Reconstruction of functions

The reconstruction of functions deals with the establishment of functional equations. Some reconstruction tasks require differential calculus.

Example

We are looking for a second degree function that has an intersection with the y axis at $(0|-3)$ and a maximum point at $H(3|2)$.

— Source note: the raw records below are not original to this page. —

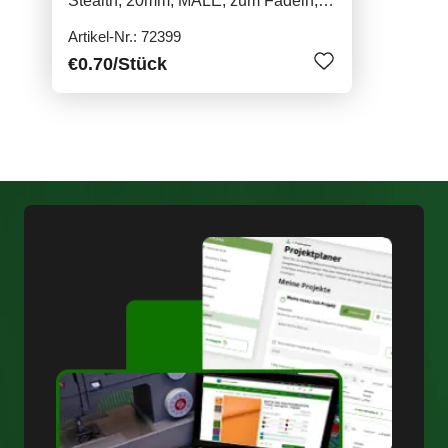
Stealth, 20mm, MALE, zum Fädeln,
geschlitzt
Artikel-Nr.: 72399
€0.70
/Stück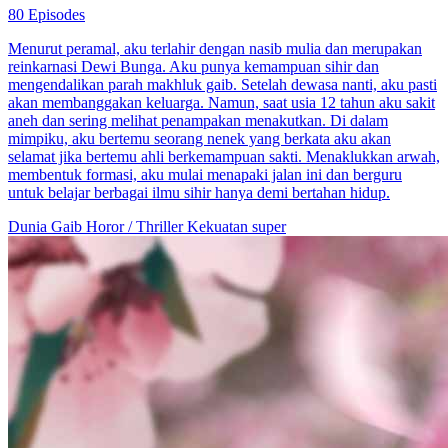
80 Episodes
Menurut peramal, aku terlahir dengan nasib mulia dan merupakan
reinkarnasi Dewi Bunga. Aku punya kemampuan sihir dan
mengendalikan parah makhluk gaib. Setelah dewasa nanti, aku pasti
akan membanggakan keluarga. Namun, saat usia 12 tahun aku sakit
aneh dan sering melihat penampakan menakutkan. Di dalam
mimpiku, aku bertemu seorang nenek yang berkata aku akan
selamat jika bertemu ahli berkemampuan sakti. Menaklukkan arwah,
membentuk formasi, aku mulai menapaki jalan ini dan berguru
untuk belajar berbagai ilmu sihir hanya demi bertahan hidup.
Dunia Gaib
Horor / Thriller
Kekuatan super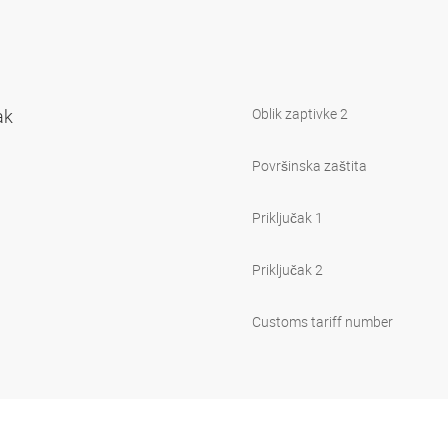
vak
Oblik zaptivke 2
Površinska zaštita
Priključak 1
Priključak 2
Customs tariff number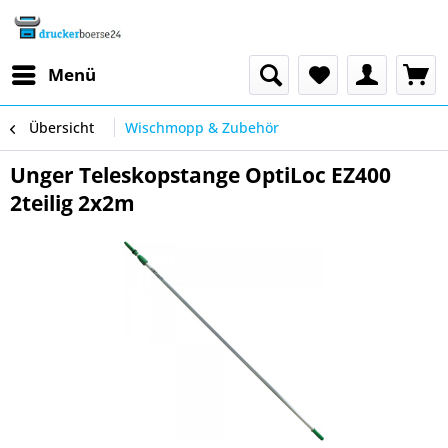
Menü
Übersicht
Wischmopp & Zubehör
Unger Teleskopstange OptiLoc EZ400
2teilig 2x2m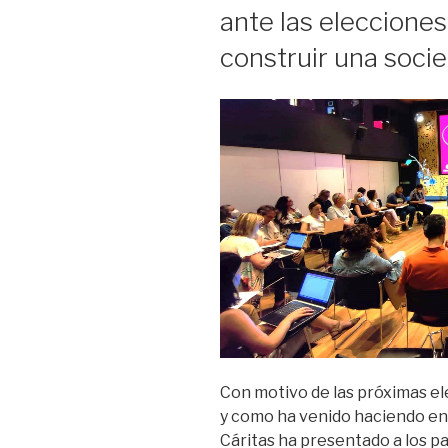
ante las elecciones
construir una soci
Con motivo de las próximas ele
y como ha venido haciendo en 
Cáritas ha presentado a los pa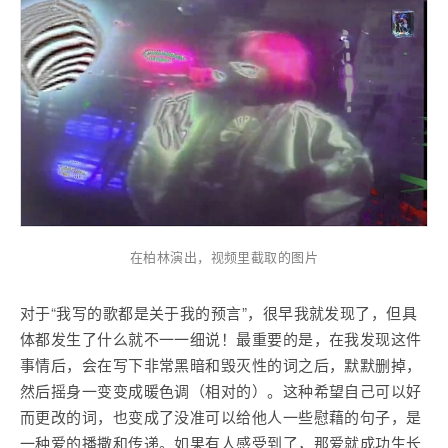
在柏林演出，视频里截取的图片
对于“我写的歌都是关于我的预言”，很早我就发现了，但具
体都发生了什么就不一一细说！最重要的是，在我发现这件
事情后，会在写下非常黑暗和毁灭性的词之后，默默删掉，
然后摇身一变变成暖色调（相对的）。这种希望自己可以好
而更改的词，也变成了没准可以给他人一些慰藉的句子，是
一种爱的播撒和传递。如果有人感受到了，那爱就成功生长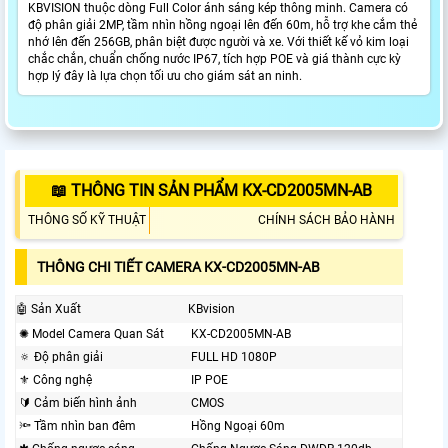
KBVISION thuộc dòng Full Color ánh sáng kép thông minh. Camera có
độ phân giải 2MP, tầm nhìn hồng ngoại lên đến 60m, hỗ trợ khe cắm thẻ
nhớ lên đến 256GB, phân biệt được người và xe. Với thiết kế vỏ kim loại
chắc chắn, chuẩn chống nước IP67, tích hợp POE và giá thành cực kỳ
hợp lý đây là lựa chọn tối ưu cho giám sát an ninh.
📖 THÔNG TIN SẢN PHẨM KX-CD2005MN-AB
THÔNG SỐ KỸ THUẬT
CHÍNH SÁCH BẢO HÀNH
THÔNG CHI TIẾT CAMERA KX-CD2005MN-AB
🤖️ Sản Xuất
KBvision
✺ Model Camera Quan Sát
KX-CD2005MN-AB
🔅 Độ phân giải
FULL HD 1080P
⚜️ Công nghệ
IP POE
🔰 Cảm biến hình ảnh
CMOS
🔦 Tầm nhìn ban đêm
Hồng Ngoại 60m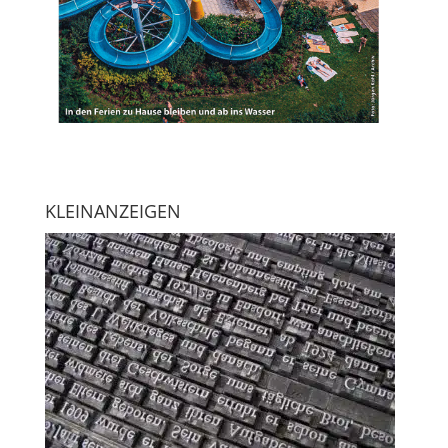
KLEINANZEIGEN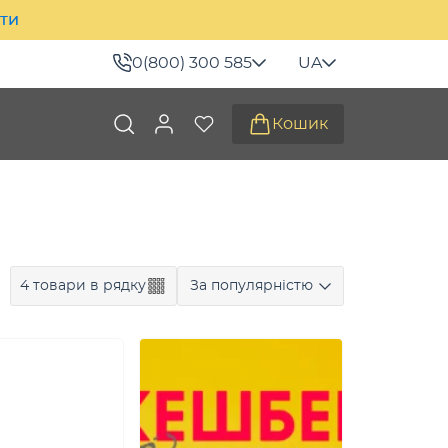
ити
0(800) 300 585
UA
Кошик
4 товари в рядку
За популярністю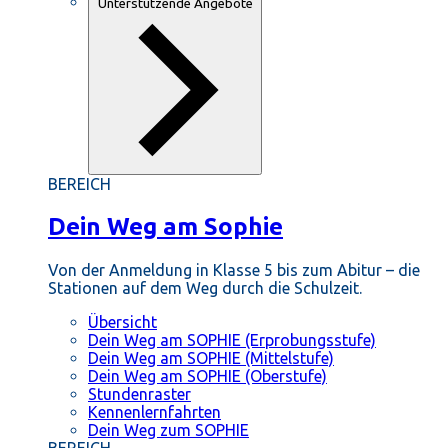
Unterstützende Angebote
BEREICH
Dein Weg am Sophie
Von der Anmeldung in Klasse 5 bis zum Abitur – die
Stationen auf dem Weg durch die Schulzeit.
Übersicht
Dein Weg am SOPHIE (Erprobungsstufe)
Dein Weg am SOPHIE (Mittelstufe)
Dein Weg am SOPHIE (Oberstufe)
Stundenraster
Kennenlernfahrten
Dein Weg zum SOPHIE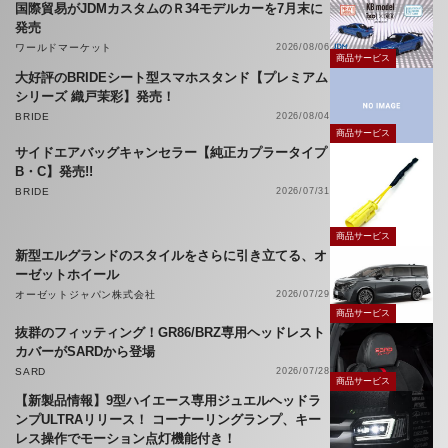
国際貿易がJDMカスタムのＲ34モデルカーを7月末に
発売
ワールドマーケット
2026/08/06
商品サービス
大好評のBRIDEシート型スマホスタンド【プレミアム
シリーズ 織戸茉彩】発売！
BRIDE
2026/08/04
商品サービス
サイドエアバッグキャンセラー【純正カプラータイプ
B・C】発売!!
BRIDE
2026/07/31
商品サービス
新型エルグランドのスタイルをさらに引き立てる、オ
ーゼットホイール
オーゼットジャパン株式会社
2026/07/29
商品サービス
抜群のフィッティング！GR86/BRZ専用ヘッドレスト
カバーがSARDから登場
SARD
2026/07/28
商品サービス
【新製品情報】9型ハイエース専用ジュエルヘッドラ
ンプULTRAリリース！ コーナーリングランプ、キー
レス操作でモーション点灯機能付き！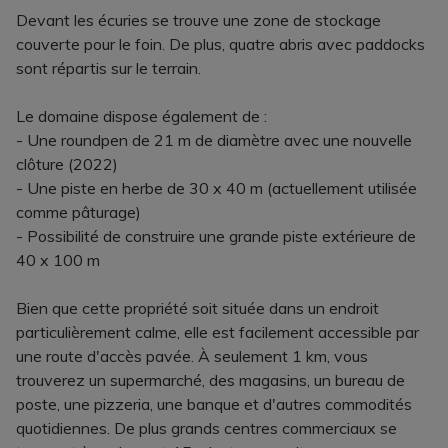
Devant les écuries se trouve une zone de stockage
couverte pour le foin. De plus, quatre abris avec paddocks
sont répartis sur le terrain.
Le domaine dispose également de :
- Une roundpen de 21 m de diamètre avec une nouvelle
clôture (2022)
- Une piste en herbe de 30 x 40 m (actuellement utilisée
comme pâturage)
- Possibilité de construire une grande piste extérieure de
40 x 100 m
Bien que cette propriété soit située dans un endroit
particulièrement calme, elle est facilement accessible par
une route d'accès pavée. À seulement 1 km, vous
trouverez un supermarché, des magasins, un bureau de
poste, une pizzeria, une banque et d'autres commodités
quotidiennes. De plus grands centres commerciaux se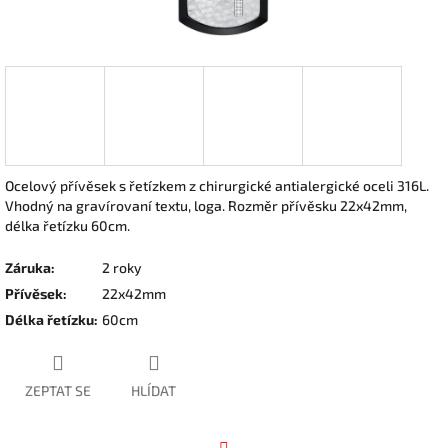
Ocelový přívěsek s řetízkem z chirurgické antialergické oceli 316L.
Vhodný na gravírovaní textu, loga. Rozměr přívěsku 22x42mm,
délka řetízku 60cm.
Záruka
:
2 roky
Přívěsek
:
22x42mm
Délka řetízku
:
60cm
ZEPTAT SE
HLÍDAT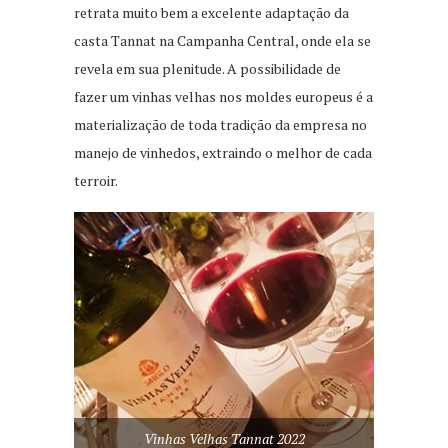
retrata muito bem a excelente adaptação da
casta Tannat na Campanha Central, onde ela se
revela em sua plenitude. A possibilidade de
fazer um vinhas velhas nos moldes europeus é a
materialização de toda tradição da empresa no
manejo de vinhedos, extraindo o melhor de cada
terroir.
Vinhas Velhas Tannat 2022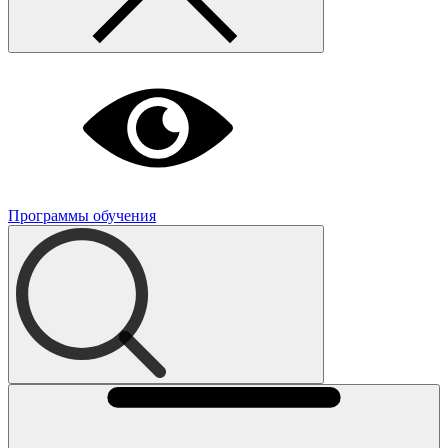
Программы обучения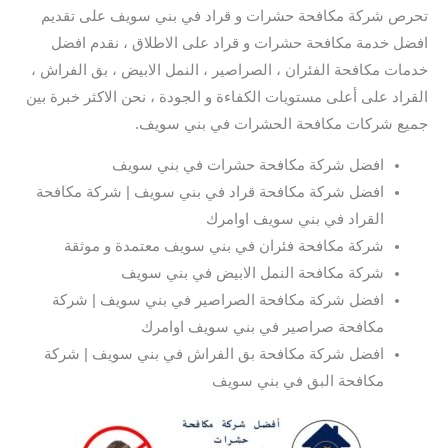
تحرص شركة مكافحة حشرات و قراد في بني سويف على تقديم
افضل خدمة مكافحة حشرات و قراد على الاطلاق ، نقدم افضل
خدمات مكافحة الفئران ، الصراصير ، النمل الابيض ، بق الفراش ،
القراد على أعلى مستويات الكفاءة و الجودة ، نحن الاكثر خبرة بين
جميع شركات مكافحة الحشرات في بني سويف.
افضل شركة مكافحة حشرات في بني سويف
افضل شركة مكافحة قراد في بني سويف | شركة مكافحة
القراد في بني سويف اوامرك
شركة مكافحة فئران في بني سويف معتمدة و موثقة
شركة مكافحة النمل الابيض في بني سويف
افضل شركة مكافحة الصراصير في بني سويف | شركة
مكافحة صراصير في بني سويف اوامرك
افضل شركة مكافحة بق الفراش في بني سويف | شركة
مكافحة البق في بني سويف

1. Function and derivation

   A second degree function is a quadratic function. This looks like this:
   $f(x)=ax^2+bx+c$
   
   The derivative is also needed:
   $f'(x)=2ax+b$
   
   The goal is now to find the variables $a$, $b$ and $c$ with the given points.

2. Set up equations

   The other information is now used to build equations.
   
   The intersection with the y-axis $S_y(0|-3)$ is inserted into the function $f(x)=ax^2+bx+c$:
   $f(0)=-3$
   $a\cdot0^2+b\cdot0+c=-3$
   $c=-3$
   
   The same happens with the maximum point at $H(3|2)$
   $f(3)=2$
   $a\cdot3^2+b\cdot3+c=2$
   $9a+3b+c=2$
   
   The derivative is zero at maximum points.
   $f'(3)=0$
   $2a\cdot3+b=0$
   $6a+b=0$

3. Solve equations

   The equations can be solved with a system of linear equations.
   
   1. $c=-3$
   2. $9a+3b+c=2$
   3. $6a+b=0$
   First of all, the insertion method lends itself by inserting the I. equation into II.
   
   1. $9a+3b-3=2$
   2. $6a+b=0$
   There are now several possibilities, but the insertion process makes sense here. First change and then use.
   
   1. $9a+3b-3=2$
   2. $6a+b=0\quad|-6a$
      $b=-6a$
   II in I
   $9a-18a-3=2\quad|+3$
   $-9a=5\quad|:(-9)$
   $a=-\frac59$
   

4. Specify function equation

   The following variables are already known:
   $a=-\frac59$ and $c=-3$
   $b$ can be calculated with one of the equations:
   $b=-6a$ $=-6\cdot(-\frac59)$ $=\frac{10}3$
   
   The variables are used and we get the function we are looking for.
   $f(x)=ax^2+bx+c$
   $f(x)=-\frac59x^2+\frac{10}3x-3$